PSTN (Public Switched Telephone Network), 3 ... IP-NW (Internet Protocol Network), 4 ... OSS, 6
a: Gateway for high-quality VoIP service, 6b: Gateway for low-quality VoIP service, probes a to l
... probes, measuring devices a to e ... measuring devices that measure delays and the like of test packets and compare them with threshold values.
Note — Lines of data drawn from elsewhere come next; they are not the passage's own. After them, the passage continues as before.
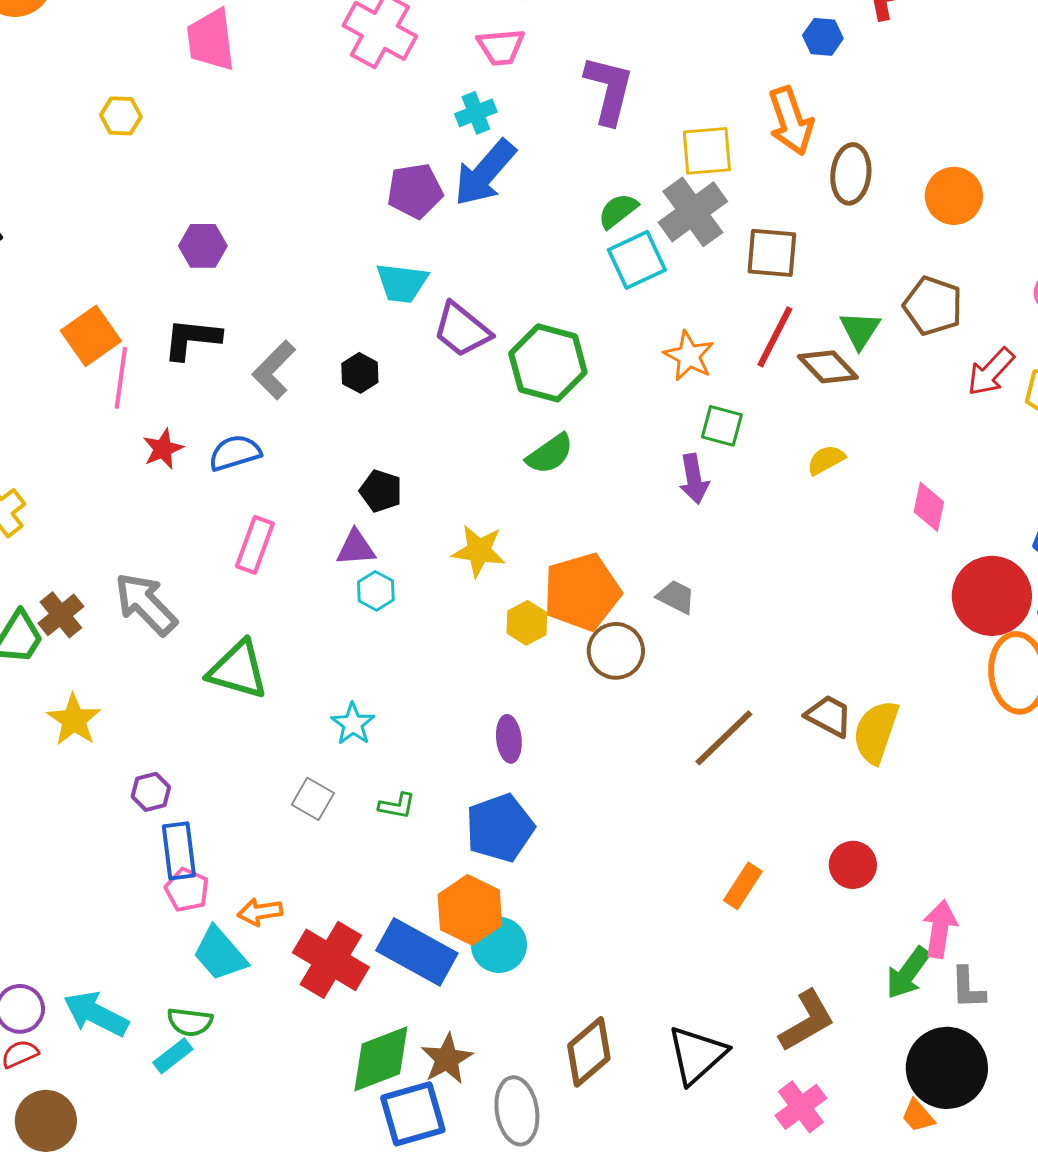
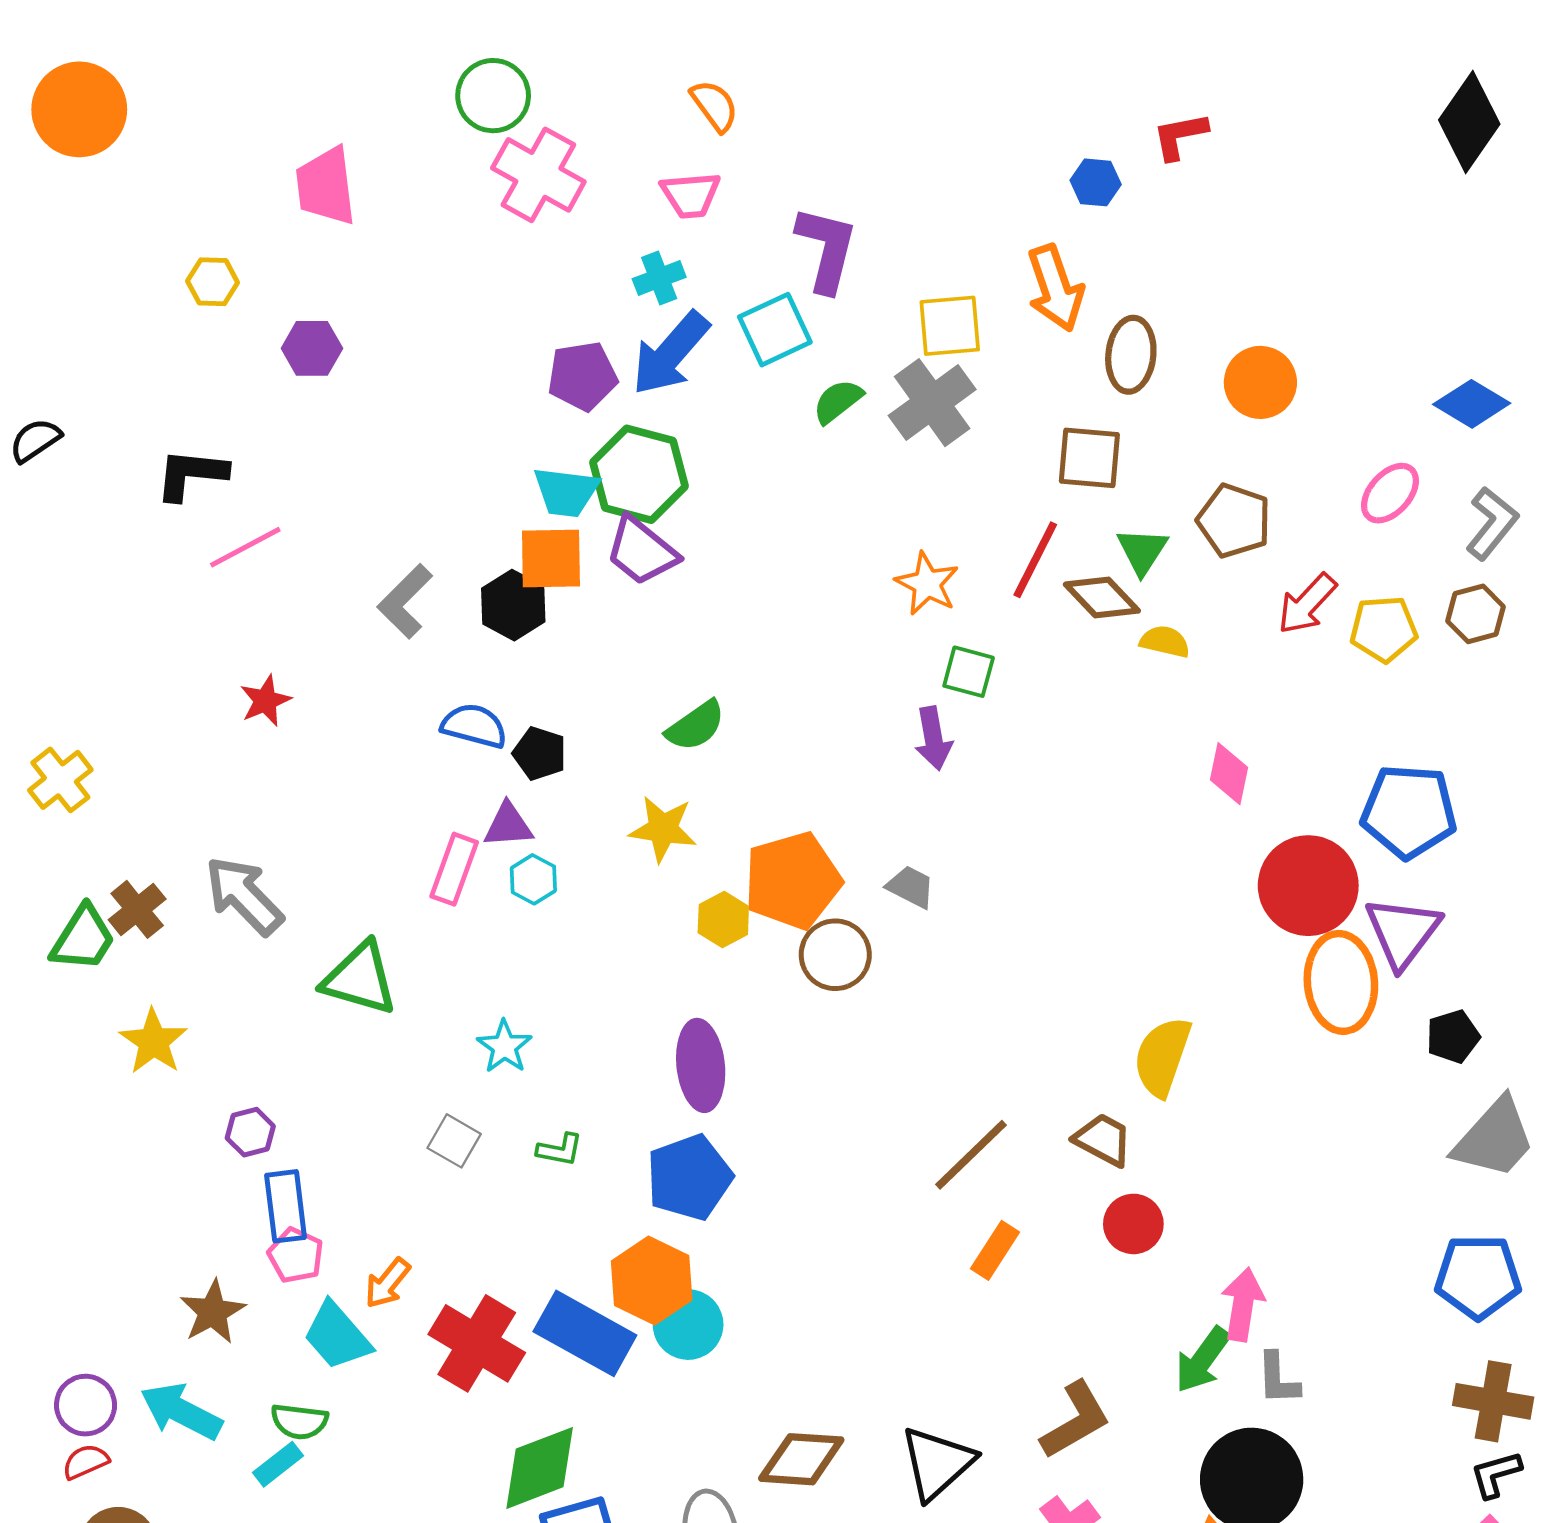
purple hexagon: (203, 246) -> (312, 348), moved
brown square: (772, 253) -> (1089, 458), moved
cyan square: (637, 260) -> (775, 330), moved
orange square: (91, 336) -> (551, 559), moved, turned 34
black L-shape: (192, 339) -> (191, 474), moved
green hexagon: (548, 363) -> (639, 474), moved
black hexagon: (360, 373) -> (513, 605), size x1.4
pink line: (121, 378) -> (245, 547), moved, turned 54
blue semicircle: (235, 453) -> (474, 726), moved, turned 32
green semicircle: (550, 454) -> (696, 726), moved
yellow semicircle: (826, 460) -> (1165, 642), moved, turned 42
pink rectangle: (255, 545) -> (454, 869), moved
brown trapezoid: (829, 716) -> (1103, 1140), moved
brown line: (724, 738) -> (971, 1155), moved
purple ellipse: (509, 739) -> (701, 1065), size x1.5
orange arrow: (260, 912) -> (387, 1283), turned -42
brown diamond: (589, 1052) -> (801, 1459), turned 44
brown star: (447, 1059) -> (213, 1312), moved

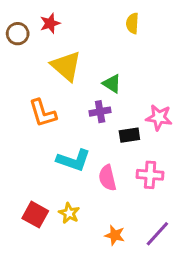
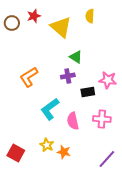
yellow triangle: (66, 66) -> (61, 27), moved
orange L-shape: (43, 113) -> (29, 77), turned 75
cyan L-shape: (74, 160) -> (50, 109), turned 125
red square: (35, 215) -> (16, 153), moved
orange star: (115, 235) -> (64, 152), moved

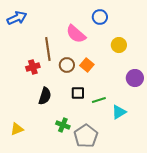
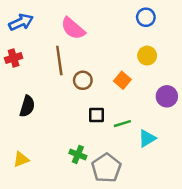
blue circle: (100, 17) -> (146, 17), moved
pink semicircle: (76, 34) -> (73, 28), moved
orange square: (87, 65) -> (122, 80), moved
red cross: (33, 67) -> (14, 58), moved
black semicircle: (45, 96) -> (27, 106), moved

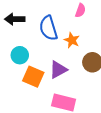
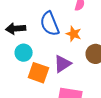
black arrow: (15, 19) -> (16, 29), moved

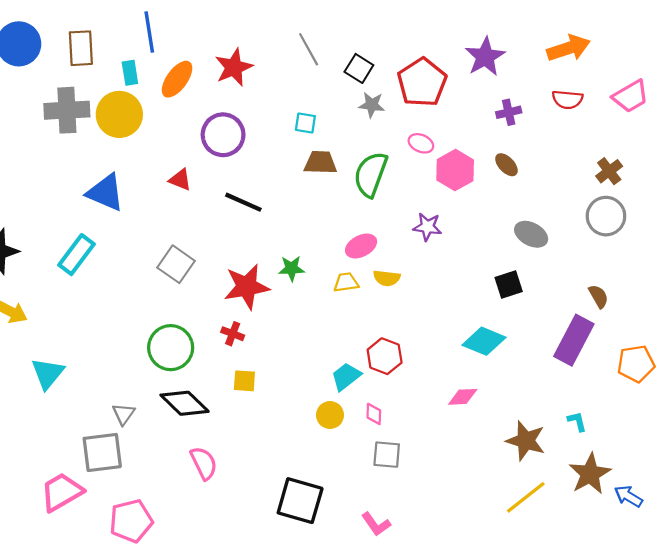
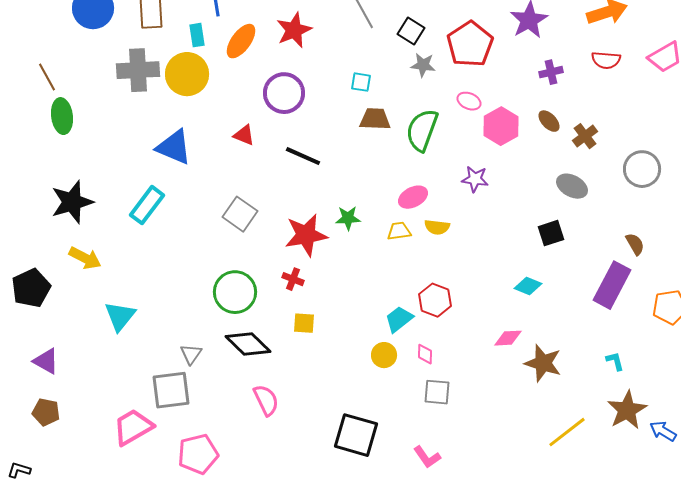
brown cross: (609, 171) -> (585, 136), moved
cyan diamond: (484, 341) -> (528, 286), size x0.7
brown star: (526, 441) -> (543, 363), moved

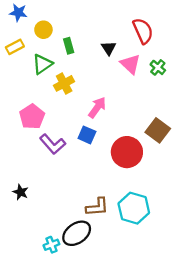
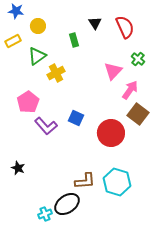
green rectangle: (69, 46) -> (74, 40), moved
black triangle: (109, 48) -> (95, 23), moved
pink triangle: (130, 64) -> (113, 71), moved, turned 30
pink arrow: (97, 107) -> (130, 90), moved

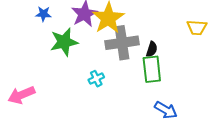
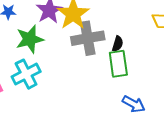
cyan cross: (96, 79) -> (26, 74), moved, size x1.8

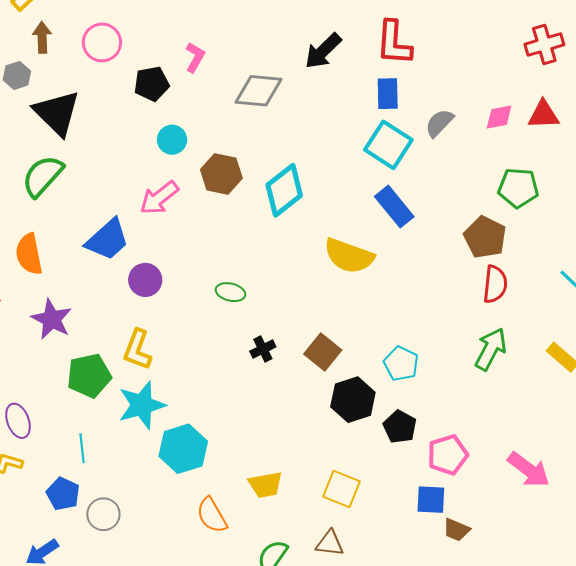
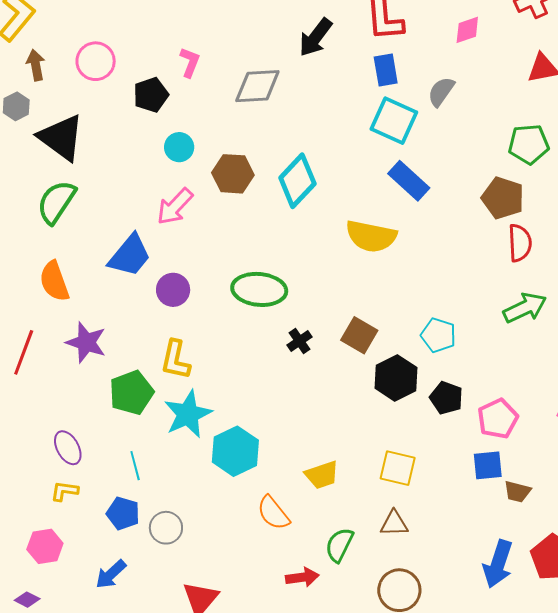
pink diamond: (499, 117) -> (467, 30), moved
green ellipse: (231, 292) -> (259, 289), size x1.8
green arrow: (491, 349) -> (525, 308), turned 45

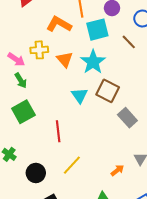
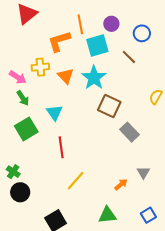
orange L-shape: (59, 24) -> (59, 41), turned -45
cyan triangle: (80, 95) -> (54, 113), moved
black circle: (36, 173) -> (20, 192), moved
 ──────────────────────────────────────────────────続 き Continuing on the front page (72) Inventor Takehisa Ichijo 2-3-1 Otemachi, Chiyoda-ku, Tokyo Within Nippon Telegraph and Telephone Corporation (72) Inventor Ken Fujiwara 2-3-3, Otemachi, Chiyoda-ku, Tokyo No. 1 Inside Nippon Telegraph and Telephone Corporation (72) Masato Ogawa 2-3-1 Otemachi, Chiyoda-ku, Tokyo Nippon Telegraph and Telephone Corporation (72) Takao Matsuda 2-chome Otemachi, Chiyoda-ku, Tokyo No. 3 1 Nippon Telegraph and Telephone Corporation (72) Minoru Mizusawa 3-19-2 Nishi Shinjuku, Shinjuku-ku, Tokyo East Japan Nippon Telegraph and Telephone Corporation (72) Inventor Osamu Matsuura Konan, Minato-ku, Tokyo 1-9-1-1 NTT COMWARE CORPORATION (72) Inventor Yoshiki Tsuzuki 1-9-1 Konan, Minato-ku, Tokyo Co., Ltd. in the F-term (reference) 5K030 HB01 HD03 JA10 MA04 MB04 MB20 MC07 MC09 5K033 DB20 EA02 EA07

Claims (2)

[Claims] 1. A threshold value of voice quality management information is remotely set in advance by an operation support system for a plurality of gateways that collect voice quality management information for each call, and communication equipment is previously set in the operation support system. In the case where the connection relationship information of the IP address assigned to is stored, and when the threshold value set in the gateway is exceeded, the operation support system is notified of the corresponding call quality information. The quality information notified from the plurality of gateways is compared with the connection information of the IP address provided in the operation support system, and the route in which the quality is deteriorated is displayed. Sections with overlapping route information are suspected of quality degradation. As a time interval, this is displayed, and information that is likely to be related to the suspected quality deterioration section such as failure information and construction information is displayed. By the displayed information, a detour, band control, or call to the suspected quality deterioration section is performed. A voice quality management method for each call in an IP network, which performs control to restore service. 2. Collecting all quality information held in a plurality of gateways for collecting voice quality management information for each call from an operation support system, and providing the operation support system with network topology information in advance; A threshold value for quality information is set in advance in the operation support system, and the operation support system extracts information exceeding the threshold value from all quality information collected from a plurality of gateways, By comparing the stored network topology information with the extracted value, the route in which quality deterioration has occurred is displayed, and a section where the displayed plurality of pieces of route information overlap is defined as a section suspected of quality deterioration, and Display, trouble information, construction information, etc. A call in an IP network characterized by displaying information likely to be related to a section, and performing a detour, a band control, and a call control on a section suspected of quality degradation based on the displayed information to restore service. Voice quality management method for each.